Dataset content:
┄┄┄┄┄┄┄┄┄┄
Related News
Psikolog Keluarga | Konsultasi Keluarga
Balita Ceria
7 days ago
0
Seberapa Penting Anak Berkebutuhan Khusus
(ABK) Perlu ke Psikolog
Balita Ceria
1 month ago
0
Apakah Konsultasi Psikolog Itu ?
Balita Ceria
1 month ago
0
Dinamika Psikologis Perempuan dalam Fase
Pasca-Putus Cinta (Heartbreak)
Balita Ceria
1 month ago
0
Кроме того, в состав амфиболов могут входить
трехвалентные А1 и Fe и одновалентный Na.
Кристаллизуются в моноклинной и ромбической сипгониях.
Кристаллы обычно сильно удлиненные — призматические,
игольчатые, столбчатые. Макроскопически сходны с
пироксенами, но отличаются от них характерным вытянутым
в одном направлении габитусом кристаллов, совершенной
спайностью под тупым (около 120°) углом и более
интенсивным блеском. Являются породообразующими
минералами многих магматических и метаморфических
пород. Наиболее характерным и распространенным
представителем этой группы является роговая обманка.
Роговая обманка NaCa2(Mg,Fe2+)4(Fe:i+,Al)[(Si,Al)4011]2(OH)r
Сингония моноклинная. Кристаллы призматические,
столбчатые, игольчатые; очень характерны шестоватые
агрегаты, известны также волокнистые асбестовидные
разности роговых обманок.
┄┄┄┄┄┄┄┄┄┄
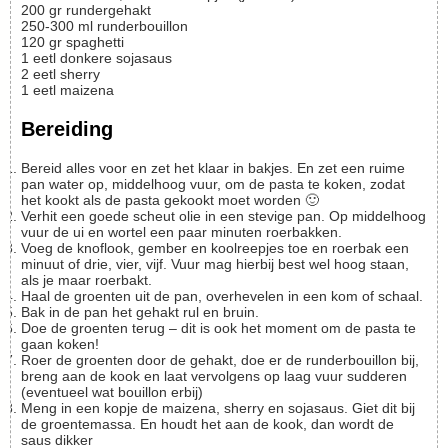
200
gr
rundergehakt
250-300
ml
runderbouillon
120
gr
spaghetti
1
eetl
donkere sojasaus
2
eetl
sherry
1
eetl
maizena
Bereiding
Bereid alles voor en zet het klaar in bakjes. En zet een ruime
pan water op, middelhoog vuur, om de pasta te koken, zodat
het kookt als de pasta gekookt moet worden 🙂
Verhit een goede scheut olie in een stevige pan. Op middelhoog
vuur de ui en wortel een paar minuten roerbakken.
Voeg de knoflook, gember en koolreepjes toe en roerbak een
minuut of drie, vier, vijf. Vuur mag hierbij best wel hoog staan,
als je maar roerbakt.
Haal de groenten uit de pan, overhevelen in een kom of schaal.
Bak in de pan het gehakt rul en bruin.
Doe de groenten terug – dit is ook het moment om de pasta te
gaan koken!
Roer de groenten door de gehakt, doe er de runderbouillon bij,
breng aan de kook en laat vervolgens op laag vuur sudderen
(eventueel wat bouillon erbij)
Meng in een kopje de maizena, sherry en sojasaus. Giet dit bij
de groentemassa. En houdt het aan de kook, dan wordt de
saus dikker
┄┄┄┄┄┄┄┄┄┄
Work task:
Please give, as a single number with nothing added, the count of lines in the records that contain the word "groenten".

Expected answer:
3